The idea of being obligated to buy candies, flowers and cards seems precisely the downfall of this otherwise well planned money making scheme. Birthdays, anniversaries, Christmas and Kwanza are one thing — but, come on now.
A recent biased poll I conducted from a sample of people who agree with me did reveal there are a number of highly viable reasons to be anti-Feb. 14.
Here are some of the better complaints: 1) We don’t get off from school/work so it’s not a real holiday, 2) If you have to rely on a dictated holiday to show affection toward your partner, you should find someone else, 3) Valentine’s Day is only legit if you have someone to share it with, 4) Why aren’t there any single’s holidays (other than happy hour and every trip to Vegas) and finally, 5) It’s just dumb and contrived.
To be fair, some pro-Valentine’s Day points were also made: 1) If people can’t get along, they can at least get it on, 2) It’s a nicely scheduled candy refill point in the year, and (3) For some people it’s a yearly opportunity to ensure at least one romantic day because it’s consistent — not like anniversaries for dating couples, which can be confusing.
However, there are a vast number of people who do celebrate the date, or are in a “situation” requiring that they recognize it.

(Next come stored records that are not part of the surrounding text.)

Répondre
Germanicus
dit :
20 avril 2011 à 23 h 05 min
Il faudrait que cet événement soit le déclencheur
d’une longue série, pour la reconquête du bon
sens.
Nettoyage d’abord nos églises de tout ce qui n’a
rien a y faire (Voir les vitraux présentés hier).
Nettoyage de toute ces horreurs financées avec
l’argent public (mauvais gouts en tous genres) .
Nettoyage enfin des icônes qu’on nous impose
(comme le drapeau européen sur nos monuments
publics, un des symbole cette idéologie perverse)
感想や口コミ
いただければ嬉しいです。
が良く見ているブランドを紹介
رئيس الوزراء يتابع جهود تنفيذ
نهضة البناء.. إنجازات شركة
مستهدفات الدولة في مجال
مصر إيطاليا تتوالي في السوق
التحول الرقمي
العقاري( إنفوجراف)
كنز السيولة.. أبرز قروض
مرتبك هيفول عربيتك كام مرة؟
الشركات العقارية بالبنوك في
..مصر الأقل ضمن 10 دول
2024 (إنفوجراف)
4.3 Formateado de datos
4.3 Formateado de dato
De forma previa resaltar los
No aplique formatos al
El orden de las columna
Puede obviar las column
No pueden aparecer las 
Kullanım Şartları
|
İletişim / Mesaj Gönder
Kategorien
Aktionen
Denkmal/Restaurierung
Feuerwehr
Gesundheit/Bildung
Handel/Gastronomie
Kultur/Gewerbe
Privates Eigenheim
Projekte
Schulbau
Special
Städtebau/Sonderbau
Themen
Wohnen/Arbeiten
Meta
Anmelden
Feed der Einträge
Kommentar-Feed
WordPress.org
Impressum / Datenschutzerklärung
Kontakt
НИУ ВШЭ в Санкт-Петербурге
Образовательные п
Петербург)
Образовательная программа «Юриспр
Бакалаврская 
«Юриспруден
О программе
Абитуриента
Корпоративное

To them I say: Make a plan buddy; Get it done. You don’t need me to tell you about the potential pitfalls of failing to properly gauge the significance of Valentine’s Day — or maybe you do, but you probably shouldn’t.
The thing is, whichever side of the fence you find yourself on, I think most tales describing the origins of Valentine’s Day are the musings of Lifetime movies, but the one that best explains the contradictory nature of the holiday is of St. Valentine’s incarceration.
One story describes him as persecuted priest. The Roman Emperor Claudius was trying to build an army and so passed a law banning weddings under the thought that single men would be more willing to join.
Valentine was imprisoned and sentenced to death for providing illegal wedding services. Claudius tried to convert Valentine in an attempt to save his life. Valentine refused and was executed.
Before his execution, he is said to have fallen in love with and performed a miracle by healing the blind daughter of his jailer. On the evening before he was beheaded, the first “valentine” was written to the jailer’s daughter. It read: “From your Valentine.”
Supposing the tale of St. Valentine is true, that’s a pretty bittersweet story both for and against the holiday.
Maybe after the rigors of capitalism and corporatization there can still be a little something real left over? Probably not, but, for the time being, Valentine’s Day is here and is what it is.